The bar, scallop crudo and bar/dining room

But focus for a minute on my commentary about the dining scene.  The restaurant whose name is defined by Webster as “Paper Tiger, one that is outwardly powerful or dangerous but inwardly weak or ineffectual.”

This is the restaurant to a tee. The food that I sampled was an amalgam of muddled flavors  and irrelevancies.  The restaurant is described on its site as a mix between “late-night Chinese, oyster bar and fast food.  Perhaps the scallop crudo was an example of fast food.  The scallops looked like they  were put through the adjustable blade of a Cuisinart slicer, set in a vinaigrette that was as full as a putrid lake.  Interestingly the drink that I ordered, one from a very complicated menu of creative cocktails,  actually complimented the muddy flavors of the scallops, giving it some relevance.  The drink called She Goes to a Different School (WTF?) contains saffron vodka, fortified wine, oleo saccharum, bubbles and lemon was actually delicious and saved the day for this drinker who generally abhors anything but straight liquor on the rocks.
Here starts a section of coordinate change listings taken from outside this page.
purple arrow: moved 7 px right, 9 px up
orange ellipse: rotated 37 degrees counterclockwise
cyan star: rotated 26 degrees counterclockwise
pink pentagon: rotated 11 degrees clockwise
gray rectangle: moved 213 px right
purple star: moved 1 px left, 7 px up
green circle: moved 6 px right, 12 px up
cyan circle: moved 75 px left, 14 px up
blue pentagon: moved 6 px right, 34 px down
While I was waiting for the first dish to arrive, I noticed on the blackboard  baby bok choy. I ordered it (not pictured).  It arrived along with my next dish as sliced, seared bok choy, stems and leaves, again in a sauce overwrought in a gurgling pool of vinaigrette, peanuts, sesame seeds and other ingredients that I couldn’t identify.  I opted for a simple green and instead served a mess. The final tribute from the limited menu was the fried chicken sandwich.  So far the best example of this is at Crispy Gai from a chef and restauranteur who knows what he’s doing.
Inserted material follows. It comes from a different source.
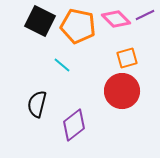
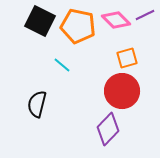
pink diamond: moved 1 px down
purple diamond: moved 34 px right, 4 px down; rotated 8 degrees counterclockwise
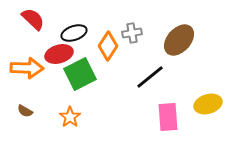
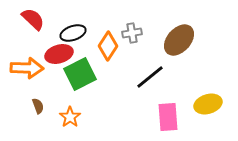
black ellipse: moved 1 px left
brown semicircle: moved 13 px right, 5 px up; rotated 140 degrees counterclockwise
This sandwich, enriched with a pineapple jam that looked like the chef had thrown up on it, was so huge served in its sesame hamburger roll as to render it impossible to eat.  I first tried picking it up and parts of the dark meat chicken escaped from the breading and fell onto my plate over the mess of accompanying French fries.  I then tried using my butter knife to cut it in half as the only other way to eat this monster. It was as difficult to cut as a two-by-four.

Three faces of crispy chicken: L to R — pineapple jam over chicken; chicken sandwich attempt to cut in half and the chicken as presented on its small bun,

I nibbled on the fries, finished my drink, which I was getting very fond of, and  wrapped up my meal in a huff. I used the edge of the bar to push my chair away from its space so I could leave the restaurant.  The tab for this including tax and tip was nearly$70, money thrown out the window to the traffic on the street.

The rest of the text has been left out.